22. Hukuk Dairesi 2015/35762 E. , 2018/19046 K.
"İçtihat Metni"MAHKEMESİ :Asliye Hukuk (İş) Mahkemesi
DAVA TÜRÜ : ALACAK
Taraflar arasında görülen dava sonucunda verilen kararın, temyizen incelenmesi taraf vekillerince istenilmekle, temyiz taleplerinin süresinde olduğu anlaşıldı. Dava dosyası için Tetkik Hakimi ... tarafından düzenlenen rapor dinlendikten sonra dosya incelendi, gereği konuşulup düşünüldü:
Y A R G I T A Y K A R A R I
Davacı İsteminin Özeti
Davacı vekili, davacının davalı bankanın ... ve ... şubelerinde çalıştığını, şube işlem yetkilisi ve bireysel müşteri ilişkileri yetkilisi olarak çalıştığı dönemde fazla çalışma yaptığını, ancak bu çalışmalara ait ücretlerin ödenmediğini ileri sürerek fazla çalışma ücreti alacağının hüküm altına alınmasını talep etmiştir.
Davalı Cevabının Özeti:
Davalı vekili, davacının işyerinde fazla çalışma yapmadığını, fazla çalışma yaptığı kabul edilse bile taraflarca fazla çalışma ücretinin aylık ücrete dahil olduğunun kararlaştırıldığını, davacının ücreti dışında satış primi de aldığını savunarak davanın reddine karar verilmesini talep etmiştir.
Mahkeme Kararının Özeti:
Mahkemece, toplanan deliller ve bilirkişi raporu doğrultusunda davanın kısmen kabulüne karar verilmiştir.
Temyiz Başvurusu:
Karar, yasal süresi içinde taraf vekillerince temyiz edilmiştir.
Gerekçe:
Taraflar arasında davacının fazla çalışma alacağı bulunup bulunmadığı noktasında uyuşmazlık bulunmaktadır.

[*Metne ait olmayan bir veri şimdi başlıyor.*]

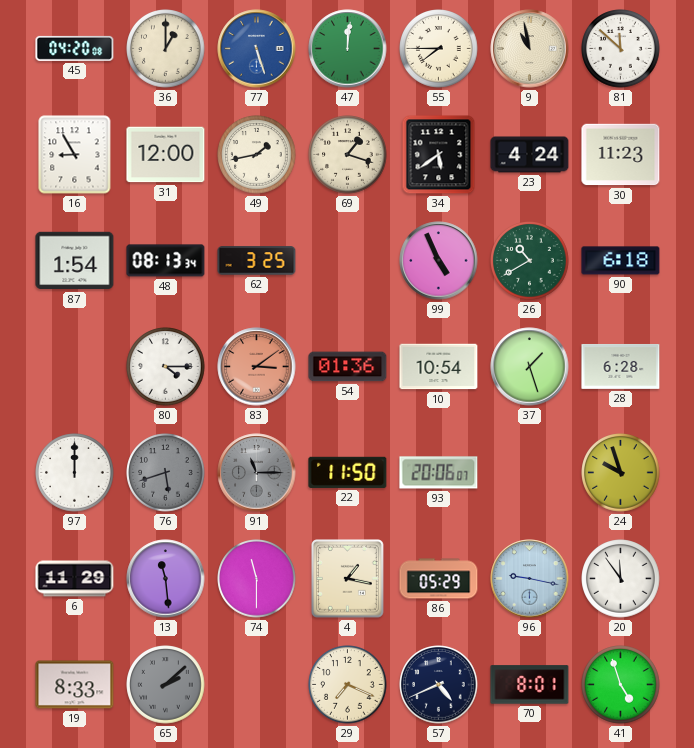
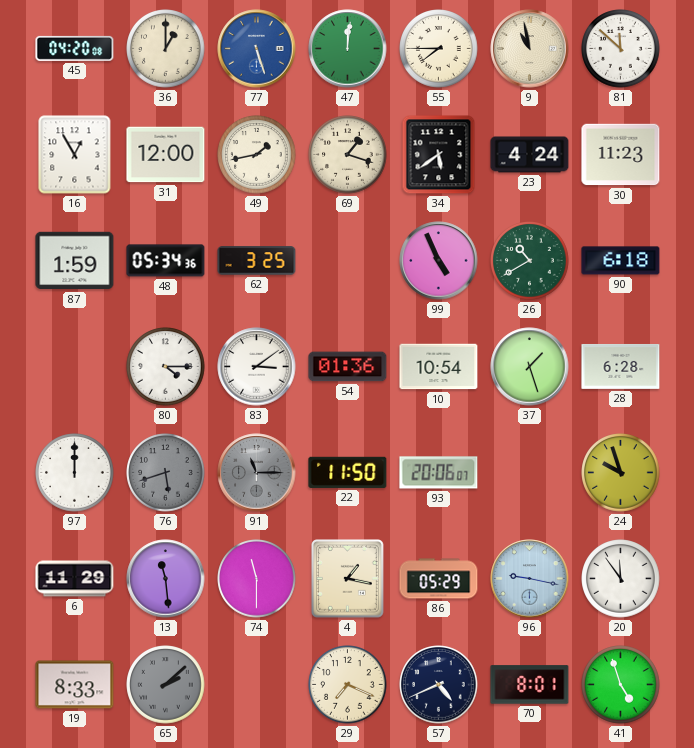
16: 8:55 -> 12:55
87: 1:54 -> 1:59
48: 08:13 -> 05:34
83 dial: salmon -> white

Somut uyuşmazlıkta, davacı fazla çalışma yaptığını ispatlamak üzere tanık deliline ve devir teslim defterine dayanmış, davalı tarafın da devir teslim defteri içeriğine herhangi bir itirazı olmamıştır. Hükme esas alınan bilirkişi raporunda, devir teslim defteri ile tanık beyanları birlikte değerlendirilmek suretiyle, davacının tüm çalışma dönemi için ortalama bir fazla çalışma süresi belirlenerek sonuca gidilmiştir. Ne var ki dosyada mevcut devir teslim defterleri davacının tüm çalışma dönemini kapsamamakta olup, mahkemece bu hususun göz önüne alınmaması hatalıdır. Yapılması gereken iş, devir teslim defterlerinin bulunduğu dönem yönünden bu defterlere itibar edilerek, defter bulunmayan dönem için ise tanık beyanlarına göre değerlendirme yapmak suretiyle fazla çalışma yapılıp yapılmadığını belirlemektir. Ayrıca bu değerlendirme yapılırken, kayda dayalı olarak belirlenen fazla çalışma ücreti yönünden indirim yapılmaması, tanık beyanlarına göre belirlenen fazla çalışma ücretinden ise mahkemece uygun görülecek miktarda indirim yapılması gerektiği dikkate alınmalıdır. Dosya kapsamına göre mahkemece bilirkişi raporunda belirlenen fazla çalışma alacağından bir miktar indirim yapılarak hüküm kurulduğu anlaşılmakta ise de, bu indirimin hangi gerekçe ile hangi oranda yapıldığının belirtilmemesi Hukuk Muhakemeleri Kanununun 297. maddesine aykırı olup, Mahkemece bu yönler gözetilmeksizin karar verilmesi yerinde değildir.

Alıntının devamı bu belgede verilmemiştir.